*Prompt*. Whenever a line of the data below holds the string "laurea", copy that line.

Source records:
━━━━━━━━━━

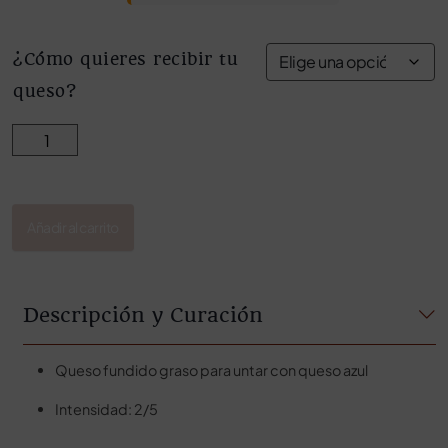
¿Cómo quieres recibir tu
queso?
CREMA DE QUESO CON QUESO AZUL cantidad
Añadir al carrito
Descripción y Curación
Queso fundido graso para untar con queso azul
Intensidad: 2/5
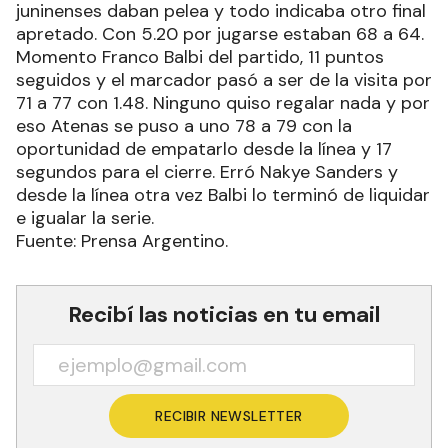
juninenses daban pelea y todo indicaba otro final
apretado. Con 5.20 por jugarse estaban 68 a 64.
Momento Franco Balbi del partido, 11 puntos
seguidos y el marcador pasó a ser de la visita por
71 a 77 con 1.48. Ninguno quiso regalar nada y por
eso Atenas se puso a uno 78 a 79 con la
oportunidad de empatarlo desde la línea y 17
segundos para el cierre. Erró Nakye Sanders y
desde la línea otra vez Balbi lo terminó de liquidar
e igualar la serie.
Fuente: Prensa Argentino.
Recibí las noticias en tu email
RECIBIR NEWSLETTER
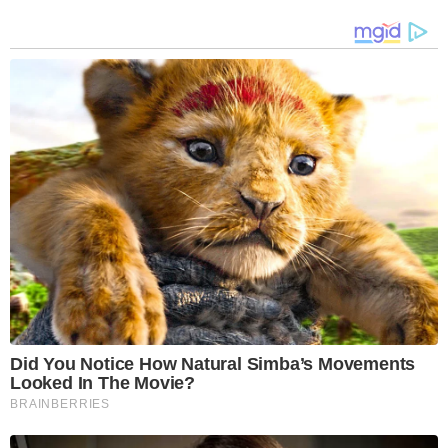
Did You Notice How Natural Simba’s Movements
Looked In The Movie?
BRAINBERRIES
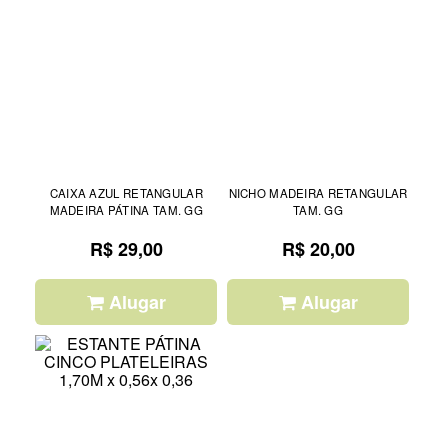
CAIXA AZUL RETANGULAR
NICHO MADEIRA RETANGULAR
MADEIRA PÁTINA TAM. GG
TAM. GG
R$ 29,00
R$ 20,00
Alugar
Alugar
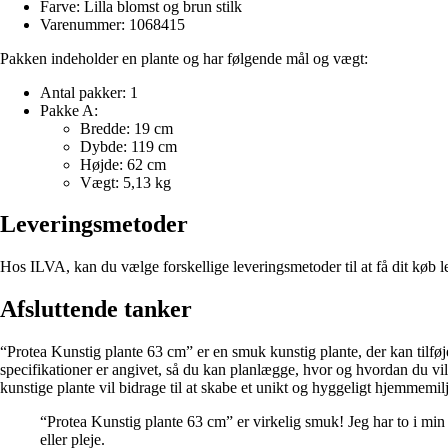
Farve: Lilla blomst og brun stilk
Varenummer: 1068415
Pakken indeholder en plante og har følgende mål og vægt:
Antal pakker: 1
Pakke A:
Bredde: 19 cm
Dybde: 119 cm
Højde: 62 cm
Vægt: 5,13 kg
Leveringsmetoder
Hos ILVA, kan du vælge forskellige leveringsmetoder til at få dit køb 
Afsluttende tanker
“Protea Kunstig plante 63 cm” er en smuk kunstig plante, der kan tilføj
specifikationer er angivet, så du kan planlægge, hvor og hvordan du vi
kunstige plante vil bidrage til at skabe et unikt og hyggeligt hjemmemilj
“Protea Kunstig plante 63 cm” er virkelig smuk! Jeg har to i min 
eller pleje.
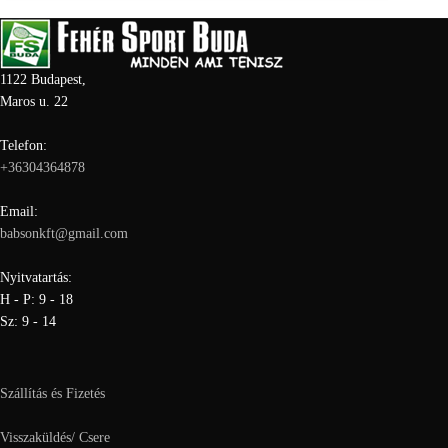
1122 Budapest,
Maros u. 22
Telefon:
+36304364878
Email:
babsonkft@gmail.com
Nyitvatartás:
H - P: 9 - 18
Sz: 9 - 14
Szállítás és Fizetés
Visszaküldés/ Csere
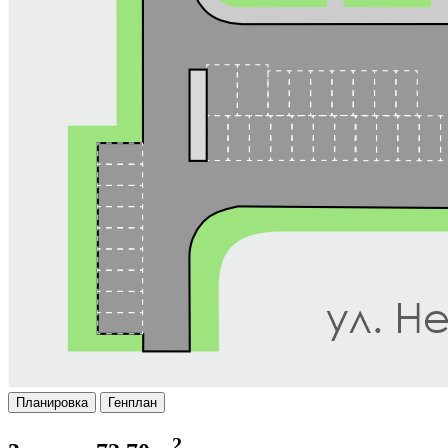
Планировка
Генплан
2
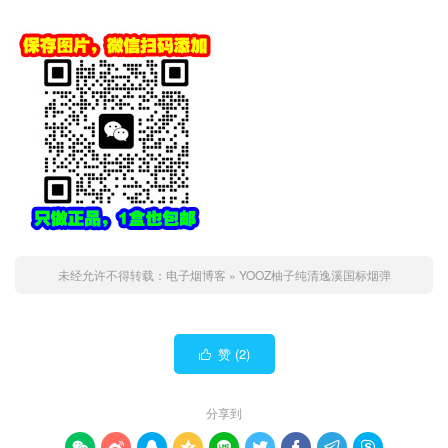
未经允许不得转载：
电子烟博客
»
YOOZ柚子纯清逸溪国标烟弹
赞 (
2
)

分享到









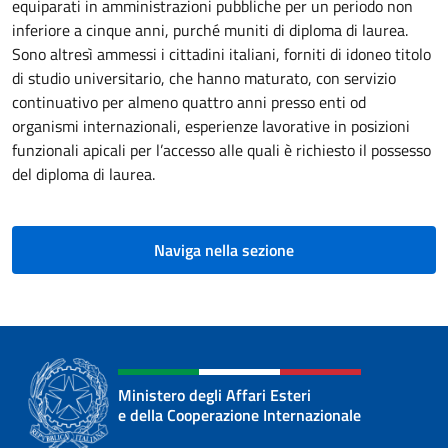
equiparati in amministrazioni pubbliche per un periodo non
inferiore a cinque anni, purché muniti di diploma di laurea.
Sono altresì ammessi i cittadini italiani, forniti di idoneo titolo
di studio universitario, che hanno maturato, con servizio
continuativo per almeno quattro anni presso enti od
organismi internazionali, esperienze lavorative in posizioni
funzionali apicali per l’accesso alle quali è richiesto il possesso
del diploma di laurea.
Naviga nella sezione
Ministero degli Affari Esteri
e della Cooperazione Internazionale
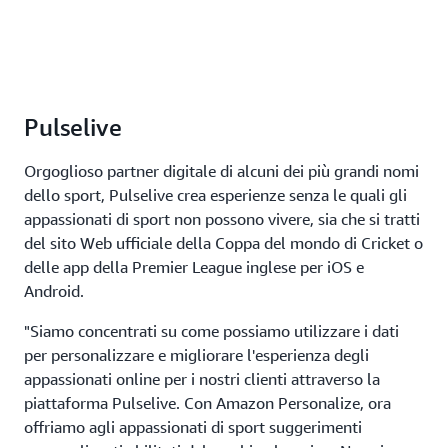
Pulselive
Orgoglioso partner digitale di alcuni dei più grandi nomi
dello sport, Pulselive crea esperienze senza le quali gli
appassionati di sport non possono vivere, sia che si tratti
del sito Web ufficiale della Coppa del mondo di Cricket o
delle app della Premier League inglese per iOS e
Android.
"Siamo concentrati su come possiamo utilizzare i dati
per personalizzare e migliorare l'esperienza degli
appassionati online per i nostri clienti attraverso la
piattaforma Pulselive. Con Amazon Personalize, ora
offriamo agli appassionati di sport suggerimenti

━━━━━━━━━━

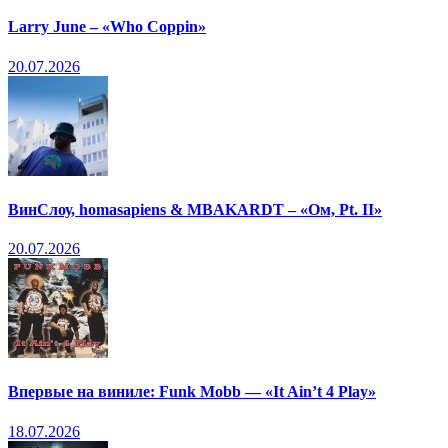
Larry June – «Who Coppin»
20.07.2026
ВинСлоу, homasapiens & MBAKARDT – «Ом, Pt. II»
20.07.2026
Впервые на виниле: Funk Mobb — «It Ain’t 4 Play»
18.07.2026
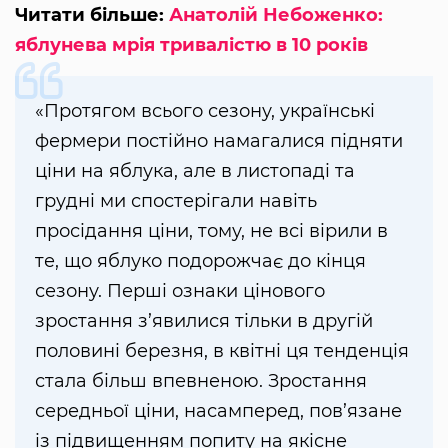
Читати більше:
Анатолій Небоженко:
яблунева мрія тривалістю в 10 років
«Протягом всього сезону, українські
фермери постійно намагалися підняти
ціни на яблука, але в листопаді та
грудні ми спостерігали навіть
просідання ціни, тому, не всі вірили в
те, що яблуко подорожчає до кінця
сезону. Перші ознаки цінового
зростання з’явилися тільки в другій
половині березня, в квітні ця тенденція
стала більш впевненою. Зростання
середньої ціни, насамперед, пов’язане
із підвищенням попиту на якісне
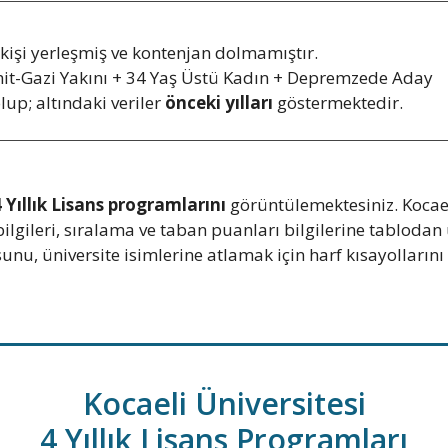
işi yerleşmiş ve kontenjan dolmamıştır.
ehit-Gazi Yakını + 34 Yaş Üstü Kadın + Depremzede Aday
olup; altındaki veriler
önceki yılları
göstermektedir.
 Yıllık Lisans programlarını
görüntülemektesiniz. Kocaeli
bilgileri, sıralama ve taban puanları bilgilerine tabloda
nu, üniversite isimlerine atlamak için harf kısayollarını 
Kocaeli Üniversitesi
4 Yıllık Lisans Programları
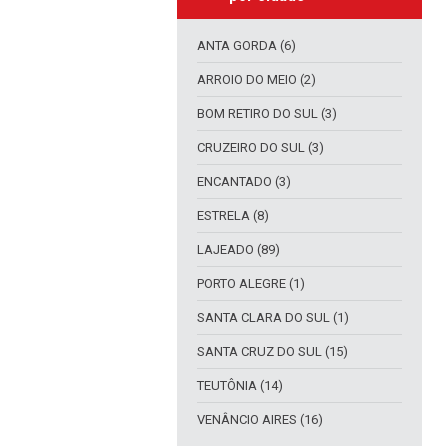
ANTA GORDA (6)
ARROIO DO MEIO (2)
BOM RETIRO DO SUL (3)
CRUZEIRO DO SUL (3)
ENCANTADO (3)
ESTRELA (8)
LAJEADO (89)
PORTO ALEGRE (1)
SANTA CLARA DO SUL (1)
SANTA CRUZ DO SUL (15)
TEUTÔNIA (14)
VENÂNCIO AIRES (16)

━━━━━━━━━━

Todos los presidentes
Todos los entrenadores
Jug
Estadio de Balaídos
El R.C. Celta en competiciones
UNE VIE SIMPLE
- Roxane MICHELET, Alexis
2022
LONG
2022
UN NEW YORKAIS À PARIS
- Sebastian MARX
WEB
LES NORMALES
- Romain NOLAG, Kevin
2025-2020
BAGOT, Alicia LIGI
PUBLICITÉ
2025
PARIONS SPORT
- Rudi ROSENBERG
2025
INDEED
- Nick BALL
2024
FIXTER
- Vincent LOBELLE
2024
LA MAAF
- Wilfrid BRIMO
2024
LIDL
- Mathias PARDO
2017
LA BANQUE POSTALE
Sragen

━━━━━━━━━━

*Solved exercise*.
inferiore a cinque anni, purché muniti di diploma di laurea.
del diploma di laurea.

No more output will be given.